L’événement majeur sur le front intérieur est l’accélération brutale de la politique de transition énergétique de l’État. Face aux projections alarmantes de croissance de la demande en électricité pour 2029 et 2030, couplées aux retards structurels des projets existants, le gouvernement a agi par décret d’urgence. Le 21 mai 2026, le ministère des Mines et de l’Énergie, via l’Unité de planification minéro-énergétique (UPME), a promulgué la résolution 000358 de 2026. Cette norme instaure une procédure accélérée (fast-track) inédite pour contourner les blocages administratifs et attribuer prioritairement la capacité de transport électrique aux projets de production d’énergie propre ayant déjà rempli leurs obligations environnementales. L’objectif est de garantir la fiabilité du Système interconnecté national (SIN) face au risque imminent de rationnement énergétique.
En parallèle, le gouvernement a atteint des jalons importants dans sa politique de pacification sociale, officialisant 893 processus de formalisation minière au profit de 30 000 mineurs artisanaux, réduisant ainsi l’emprise des groupes armés illégaux sur l’extraction de l’or. Le 20 mai, le ministère de l’Éducation a également activé les mécanismes du décret 1426 de 2025, instaurant le « service social pour la paix » comme alternative légale au service militaire obligatoire, visant à réorienter la jeunesse vers des missions civiques plutôt que militaires.
Cependant, ces avancées législatives sont gravement compromises par une crise financière sévère. En mai 2026, les marchés financiers internationaux ont lourdement sanctionné l’incertitude perçue autour des politiques colombiennes : le peso colombien a enregistré la plus forte dévaluation mondiale face au dollar américain, devenant la monnaie la plus dépréciée du mois. Cette perte de valeur significative alimente une inflation importée galopante, rendant paradoxalement l’importation de technologies solaires et éoliennes – nécessaires à la mise en œuvre de la résolution 000358 – inabordable pour de nombreux développeurs locaux.

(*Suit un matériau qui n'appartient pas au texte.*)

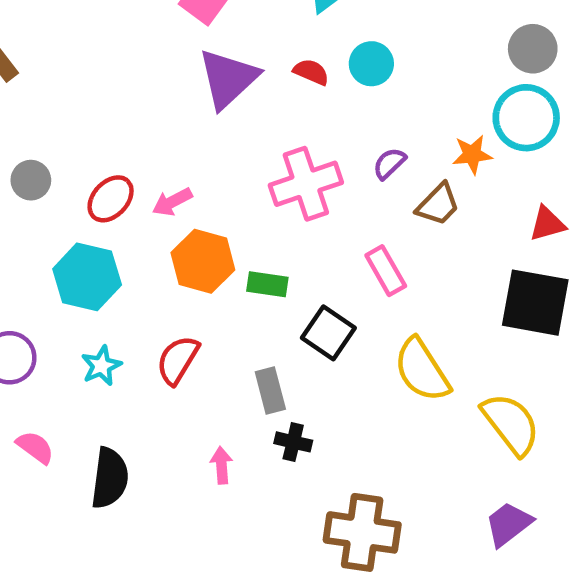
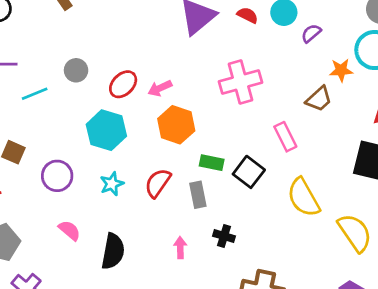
purple semicircle: (389, 163) -> (311, 33), moved
green rectangle: (267, 284) -> (212, 163), moved
gray rectangle: (270, 391) -> (198, 195), moved

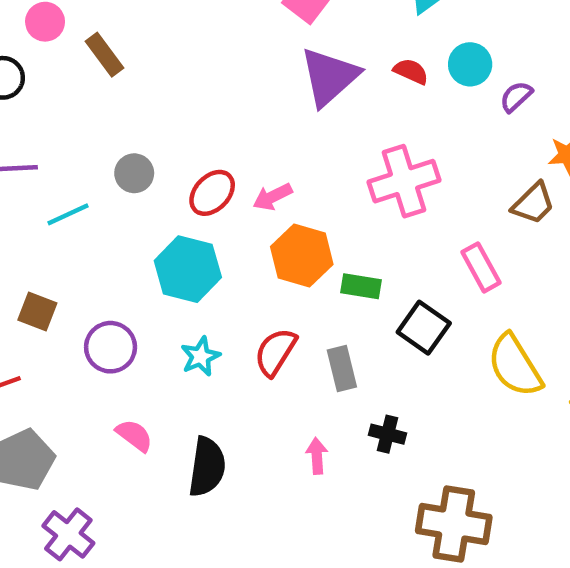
green rectangle: (212, 163) -> (361, 286), moved

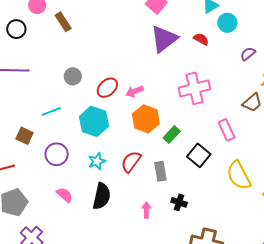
cyan circle: (470, 64) -> (227, 23), moved
cyan line: (68, 214) -> (51, 111), moved
green rectangle: (361, 286) -> (172, 135), turned -60
black semicircle: (207, 467) -> (102, 196), moved

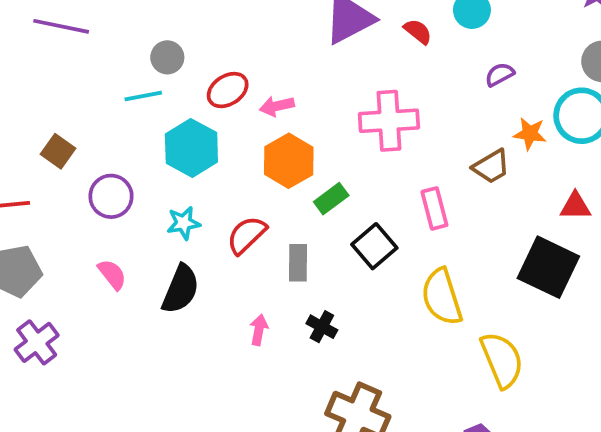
cyan line: (51, 111) -> (143, 96), moved

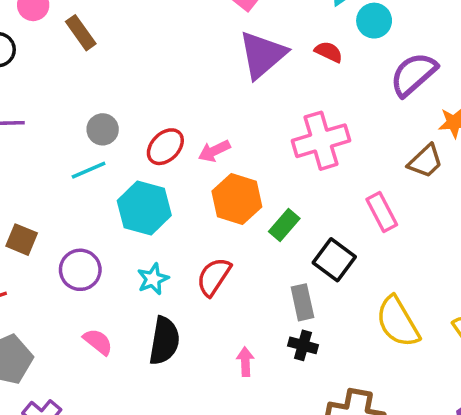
purple semicircle: (500, 74) -> (413, 74), size x1.8
gray rectangle: (298, 263) -> (302, 302), moved
yellow semicircle: (442, 297) -> (398, 322), moved

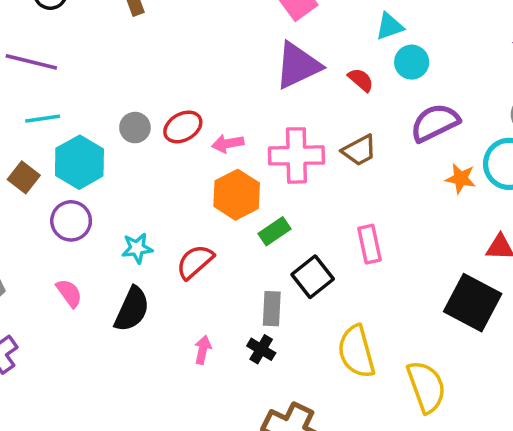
gray circle: (103, 129) -> (135, 128), moved
pink cross: (321, 141) -> (296, 155), moved
brown trapezoid: (425, 161) -> (359, 150), moved
cyan line: (89, 170) -> (43, 119), moved
cyan hexagon: (144, 208) -> (79, 162), moved

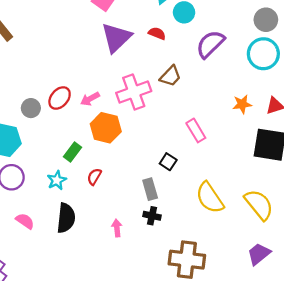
orange star: (461, 178) -> (242, 104), moved
green rectangle: (274, 231) -> (73, 152), moved
red semicircle: (195, 262) -> (94, 177), size x0.7
black square: (313, 277) -> (168, 162), size x0.7

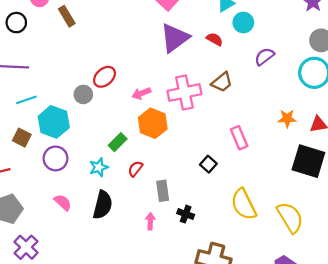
purple semicircle: (210, 44) -> (264, 57), size x0.7
red ellipse: (60, 98) -> (104, 77), moved
gray rectangle: (150, 189) -> (163, 191), moved

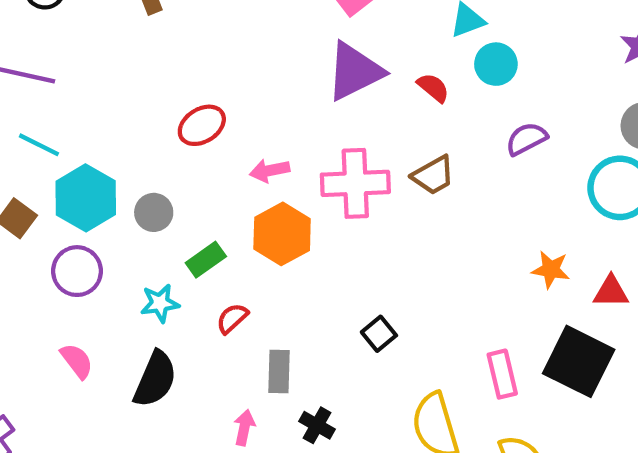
gray circle: (83, 94) -> (154, 212), moved
cyan line: (26, 100) -> (39, 145), turned 36
pink rectangle: (239, 138) -> (502, 374), moved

Sur le plan géopolitique, l’administration Petro doit naviguer dans les eaux troubles des relations avec les États-Unis. Lors d’une intervention à l’Atlantic Council, le sénateur américain Ruben Gallego a prévenu que « l’avenir de l’Amérique latine pivote autour de la Colombie » en raison de son rôle tampon dans la gestion de la crise migratoire vénézuélienne. Petro, conscient des tensions avec l’administration Trump, a prudemment procédé à une désescalade en février lors d’une rencontre à la Maison-Blanche, évitant ainsi le sort réservé au Venezuela ou à Cuba. La Colombie maintient ainsi un équilibre précaire : subissant les vents contraires de la macroéconomie globale tout en appliquant, à marche forcée, son agenda interne de transformation.